**Goal of the exercise:**
Print, exactly as they stand, the lines below from the one that has "handige gadgets zijn! Maak hem blij met" to the one that has "Marchese 10, 00141", inclusive, leaving out the pictures.

**Information supplied:**
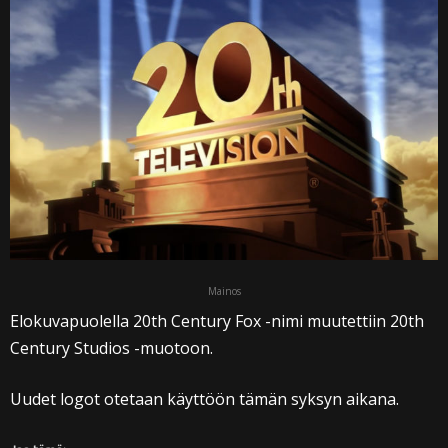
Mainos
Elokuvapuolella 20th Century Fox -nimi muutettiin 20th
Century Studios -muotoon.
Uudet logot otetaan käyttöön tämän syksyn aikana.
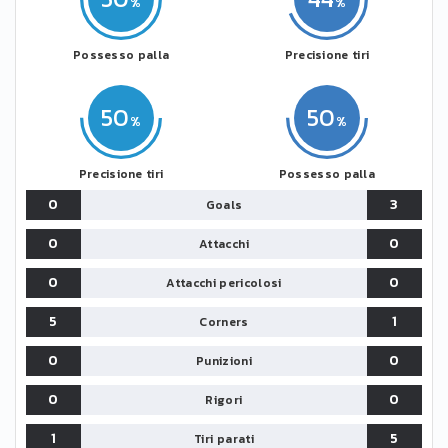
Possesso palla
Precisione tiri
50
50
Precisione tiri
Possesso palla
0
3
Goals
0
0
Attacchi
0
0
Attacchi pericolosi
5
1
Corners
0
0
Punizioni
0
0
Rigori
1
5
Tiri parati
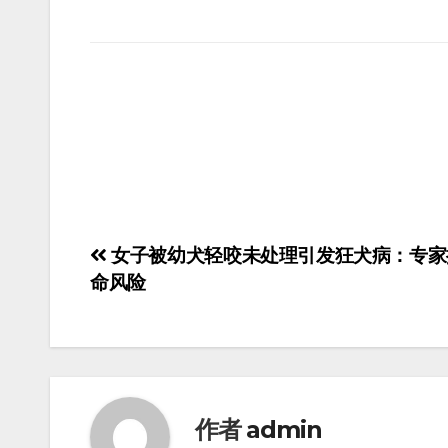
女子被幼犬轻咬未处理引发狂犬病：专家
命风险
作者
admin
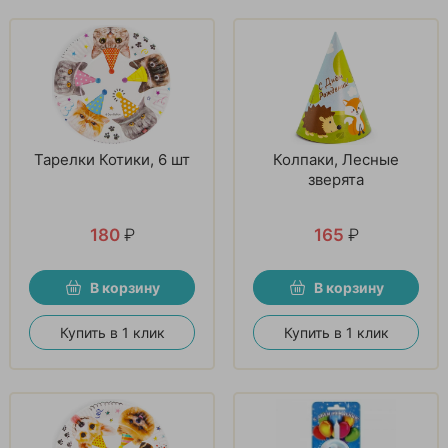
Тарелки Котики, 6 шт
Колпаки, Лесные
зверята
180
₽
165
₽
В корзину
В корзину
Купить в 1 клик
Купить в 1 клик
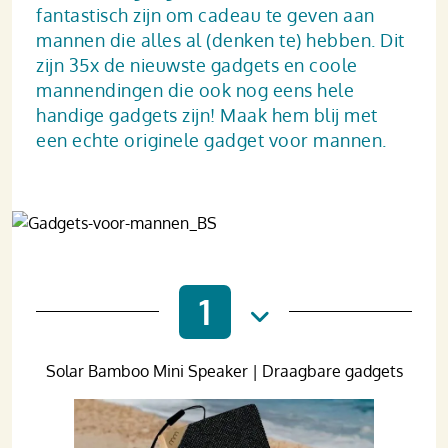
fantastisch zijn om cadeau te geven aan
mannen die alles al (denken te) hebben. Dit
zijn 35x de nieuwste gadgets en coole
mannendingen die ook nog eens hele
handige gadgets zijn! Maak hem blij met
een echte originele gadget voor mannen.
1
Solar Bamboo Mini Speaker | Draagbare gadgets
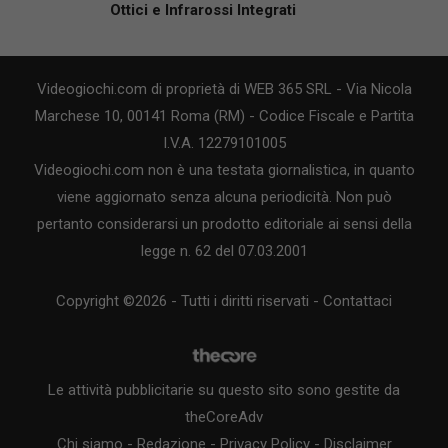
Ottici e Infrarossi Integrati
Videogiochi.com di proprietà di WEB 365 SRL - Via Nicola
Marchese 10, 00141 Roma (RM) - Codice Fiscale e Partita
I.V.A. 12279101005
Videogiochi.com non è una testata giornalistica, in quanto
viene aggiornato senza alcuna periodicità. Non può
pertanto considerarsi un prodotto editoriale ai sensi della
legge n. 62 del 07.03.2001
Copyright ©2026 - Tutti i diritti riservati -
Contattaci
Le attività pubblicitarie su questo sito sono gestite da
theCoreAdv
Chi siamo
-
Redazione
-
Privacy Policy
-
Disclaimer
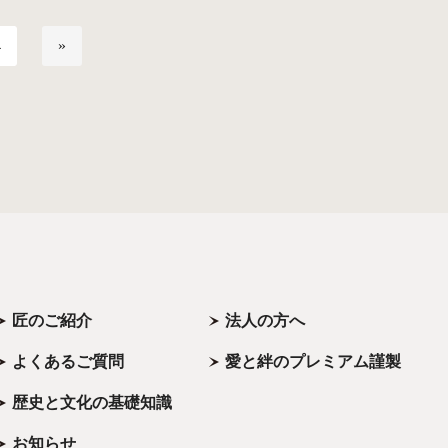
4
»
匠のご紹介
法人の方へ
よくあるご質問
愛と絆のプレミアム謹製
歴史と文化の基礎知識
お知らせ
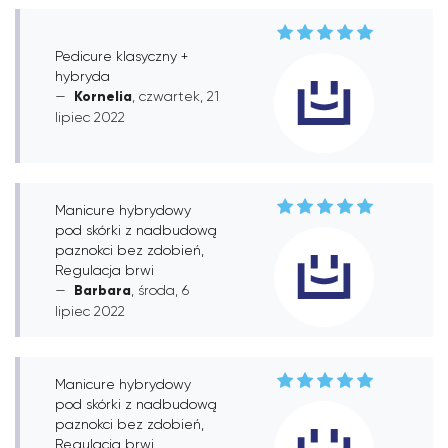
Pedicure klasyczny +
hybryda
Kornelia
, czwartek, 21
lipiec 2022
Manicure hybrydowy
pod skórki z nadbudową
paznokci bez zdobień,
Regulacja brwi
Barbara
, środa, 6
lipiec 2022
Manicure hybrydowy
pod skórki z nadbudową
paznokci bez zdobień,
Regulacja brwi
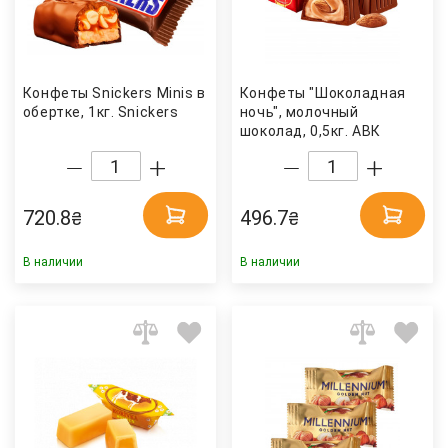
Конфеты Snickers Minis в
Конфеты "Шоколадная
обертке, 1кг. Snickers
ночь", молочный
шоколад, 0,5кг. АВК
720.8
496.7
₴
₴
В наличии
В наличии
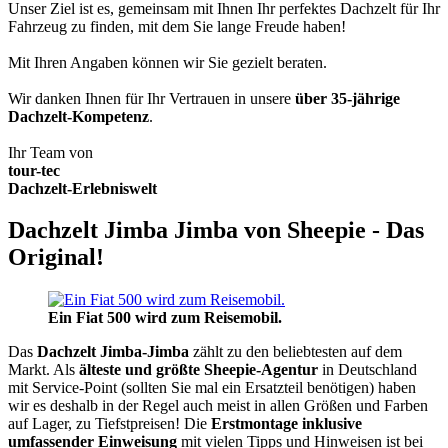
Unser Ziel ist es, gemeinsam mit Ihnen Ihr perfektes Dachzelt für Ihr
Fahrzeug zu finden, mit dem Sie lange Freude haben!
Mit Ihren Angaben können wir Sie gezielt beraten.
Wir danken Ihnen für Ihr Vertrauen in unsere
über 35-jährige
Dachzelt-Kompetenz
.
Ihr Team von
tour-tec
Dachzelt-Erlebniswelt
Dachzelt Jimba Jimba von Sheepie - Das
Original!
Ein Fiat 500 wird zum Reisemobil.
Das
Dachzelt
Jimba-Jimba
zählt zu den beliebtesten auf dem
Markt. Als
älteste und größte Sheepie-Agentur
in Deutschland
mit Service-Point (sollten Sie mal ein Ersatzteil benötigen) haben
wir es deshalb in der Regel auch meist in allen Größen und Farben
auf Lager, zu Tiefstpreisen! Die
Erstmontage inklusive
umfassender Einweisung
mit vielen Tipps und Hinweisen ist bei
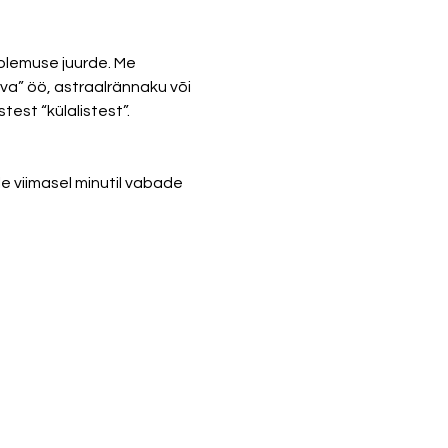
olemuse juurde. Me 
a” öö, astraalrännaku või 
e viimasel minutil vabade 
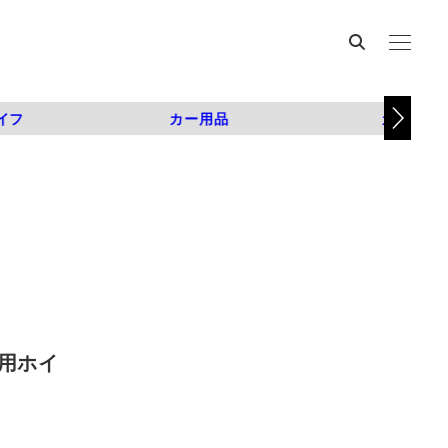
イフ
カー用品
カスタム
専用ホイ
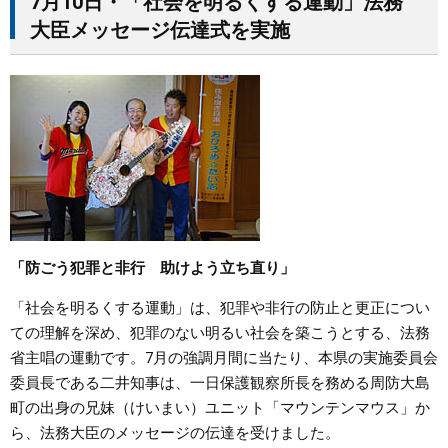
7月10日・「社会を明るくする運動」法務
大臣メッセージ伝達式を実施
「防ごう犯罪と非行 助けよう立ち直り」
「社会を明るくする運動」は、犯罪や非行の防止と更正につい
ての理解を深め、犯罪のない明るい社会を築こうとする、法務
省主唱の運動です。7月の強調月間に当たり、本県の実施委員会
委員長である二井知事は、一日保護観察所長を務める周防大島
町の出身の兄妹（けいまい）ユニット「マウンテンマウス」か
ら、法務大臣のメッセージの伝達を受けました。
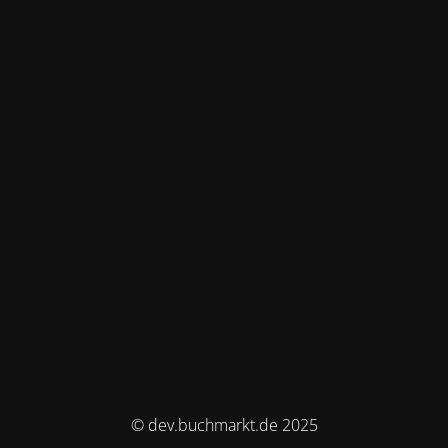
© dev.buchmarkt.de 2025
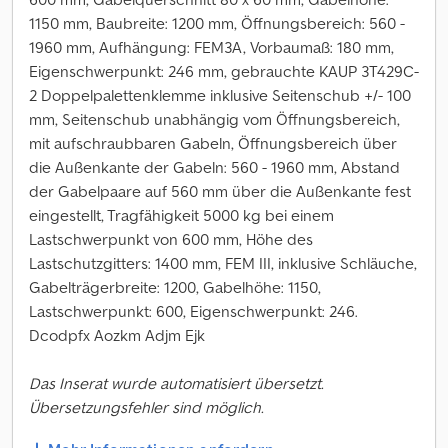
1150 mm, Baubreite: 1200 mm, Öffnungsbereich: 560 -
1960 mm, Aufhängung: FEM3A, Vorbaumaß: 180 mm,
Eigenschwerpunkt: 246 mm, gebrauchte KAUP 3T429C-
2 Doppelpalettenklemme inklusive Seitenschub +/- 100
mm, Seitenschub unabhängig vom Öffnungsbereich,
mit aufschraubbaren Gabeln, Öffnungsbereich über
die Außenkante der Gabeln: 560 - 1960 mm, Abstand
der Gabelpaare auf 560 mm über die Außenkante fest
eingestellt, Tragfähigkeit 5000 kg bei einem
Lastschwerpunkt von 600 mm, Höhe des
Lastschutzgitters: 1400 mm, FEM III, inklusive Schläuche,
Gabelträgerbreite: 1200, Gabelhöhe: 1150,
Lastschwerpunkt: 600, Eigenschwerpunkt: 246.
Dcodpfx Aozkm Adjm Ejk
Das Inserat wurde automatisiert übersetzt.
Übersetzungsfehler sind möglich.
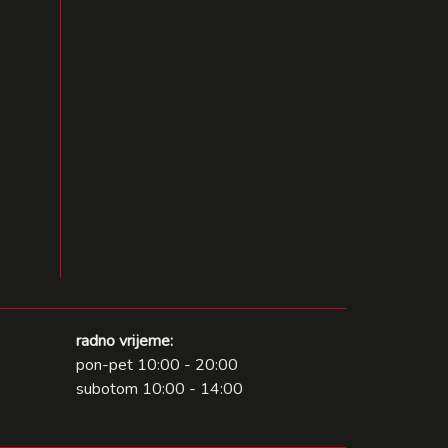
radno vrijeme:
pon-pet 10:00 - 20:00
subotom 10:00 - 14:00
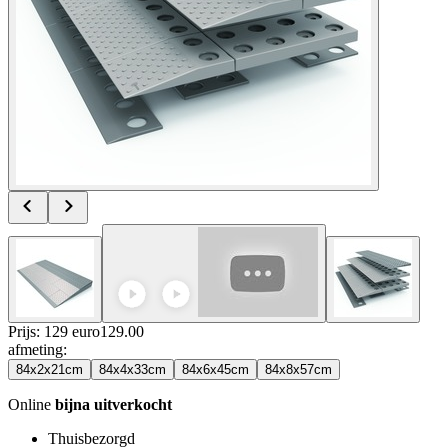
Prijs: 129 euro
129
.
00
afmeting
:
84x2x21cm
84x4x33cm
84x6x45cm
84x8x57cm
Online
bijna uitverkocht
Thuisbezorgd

**Answer section:**
handige gadgets zijn! Maak hem blij met
een echte originele gadget voor mannen.
1
Solar Bamboo Mini Speaker | Draagbare gadgets
Ottici e Infrarossi Integrati
Videogiochi.com di proprietà di WEB 365 SRL - Via Nicola
Marchese 10, 00141 Roma (RM) - Codice Fiscale e Partita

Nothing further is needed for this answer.